Benedict declared that a Honolulu woman's recovery in 1999 from terminal lung cancer was the miracle needed for canonization of the Rev. Damien de Veuster. The miracle was attributed to the intercession of the late priest, to whom the woman, Audrey Toguchi, had prayed.
The approval means that Father Damien, beatified by Pope John Paul II in 1995, will be canonized at a date still to be set.
The Vatican's Congregation for the Causes of Saints had said Toguchi's recovery defied medical explanation, and today the pope told the sainthood office's leader, Cardinal Jose Saraiva Martins, that he agreed, the Vatican said.
"It's such an exciting time in our lives that one of our men, one of us here in Hawaii, has attained the highest rank of sanctity and will soon be declared a saint in the church," said the Rev. Christopher Keahi, head of the Sacred Hearts order of Hawaii.

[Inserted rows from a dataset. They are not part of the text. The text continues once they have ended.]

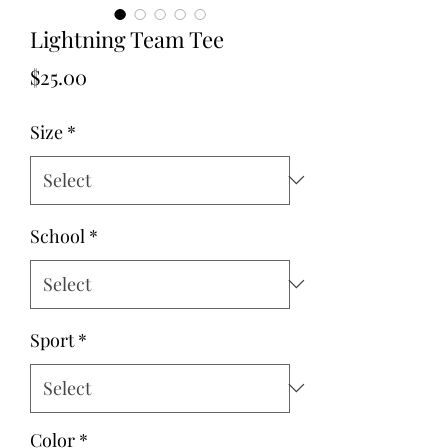
Lightning Team Tee
Price
$25.00
Size
*
School
*
Sport
*
Color
*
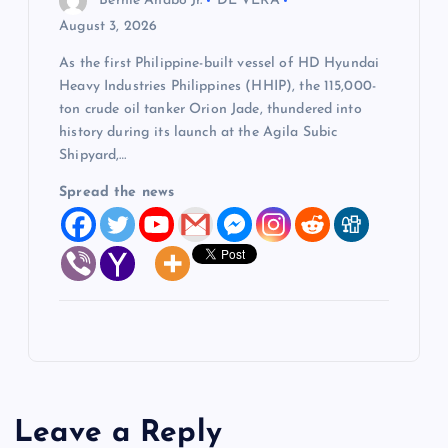
Bernie Anabo Jr.
DE VERA
August 3, 2026
As the first Philippine-built vessel of HD Hyundai
Heavy Industries Philippines (HHIP), the 115,000-
ton crude oil tanker Orion Jade, thundered into
history during its launch at the Agila Subic
Shipyard,…
Spread the news
Leave a Reply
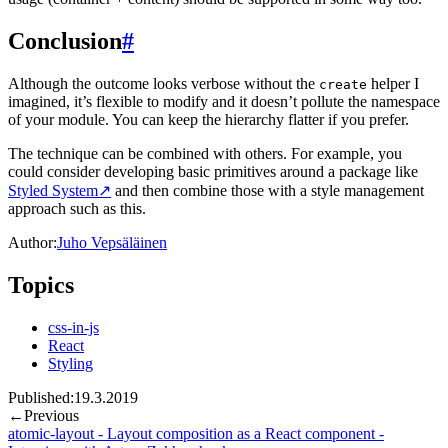
Conclusion
#
Although the outcome looks verbose without the
helper I
create
imagined, it’s flexible to modify and it doesn’t pollute the namespace
of your module. You can keep the hierarchy flatter if you prefer.
The technique can be combined with others. For example, you
could consider developing basic primitives around a package like
Styled System
↗
and then combine those with a style management
approach such as this.
Author:
Juho Vepsäläinen
Topics
css-in-js
React
Styling
Published:
19.3.2019
←
Previous
atomic-layout - Layout composition as a React component -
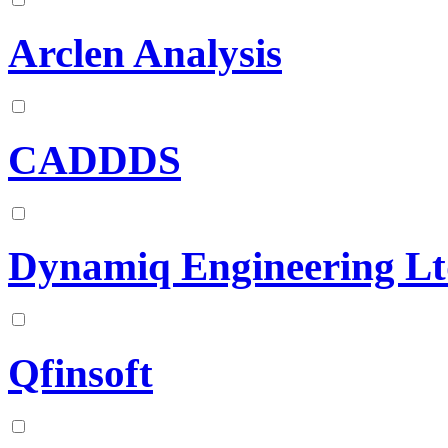
Arclen Analysis
CADDDS
Dynamiq Engineering L
Qfinsoft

Born Joseph de Veuster in 1840, Damien went to Hawaii in 1864 and joined other missionaries of the Congregation of the Sacred Hearts of Jesus and Mary. Nine years later, he began ministering to leprosy patients on the remote Kalaupapa peninsula of Molokai, where about 8,000 people had been banished amid an epidemic in Hawaii in the 1850s.
The priest eventually contracted the disease, now known as Hansen's disease, and died in 1889 at 49.
Honolulu Bishop Larry Silva said canonization is important, "not simply as a recognition of the saintly heroism of Father Damien, but so that, following his example, we may all be renewed in holiness and in our dedication to those brothers and sisters who are most in need."
The Vatican's saint-making procedures require that a miracle attributed to the candidate's intercession be confirmed in order to be beatified. Damien was beatified after the Vatican declared that the 1987 recovery of a Sacred Hearts of Jesus and Mary nun was a miracle. The nun recovered from an illness after praying to Damien.
After beatification, a second miracle is needed for sainthood.
A date for canonization was not expected to be set until February. Damien's body was exhumed from his Molokai grave in 1936 and his remains sent back to Belgium for reburial. In 1995, a relic of his right hand was given back to the Hawaii diocese and returned to the Molokai grave.
Associated Press Writer Jaymes Song in Honolulu contributed to this report.
MAN OF MIRACLES
Gone are the days when miracles involved loaves, fishes and the parting of seas. Modern miracles typically are so-called acts of intercession, when the faithful pray to a deceased holy figure to intercede with God on their or another's behalf, often to cure an illness. If the illness then is cured — and a medical review panel finds the cure dramatic and unexplainable — that holy figure is viewed as having special influence with God. Two miracles have been credited to Father Damien:
» In September 1895, Sister Simplicie Hue, 37, a nun in France, prayed to Damien to intercede as she lay near death with an intestinal illness that modern doctors suspect might have been ulcerative colitis. The pain and symptoms disappeared overnight. Pope John Paul II recognized that as a miraculous cure in 1992 and Damien was beatified three years later. Sister Simplicie prayed to Damien, who died in 1889, because he was a member of the same order, the Congregation of the Sacred Hearts of Jesus and Mary.
» In a case documented in October 2000 issue of the Hawaii Medical Journal, Audrey Toguchi, a former Aiea High School teacher, experienced a "complete spontaneous regression" of lung cancer in 1998 after praying to Damien and making pilgrimages to Kalaupapa. Toguchi, 79, granddaughter of a former Hansen's disease patient, told the Star-Bulletin earlier this year that the cancer disappeared over the course of four months. Father Bruno Benati, general postulator for Damien's cause, announced last month that the Congregation of Saints' Causes had ruled the cure a miracle linked to her prayers.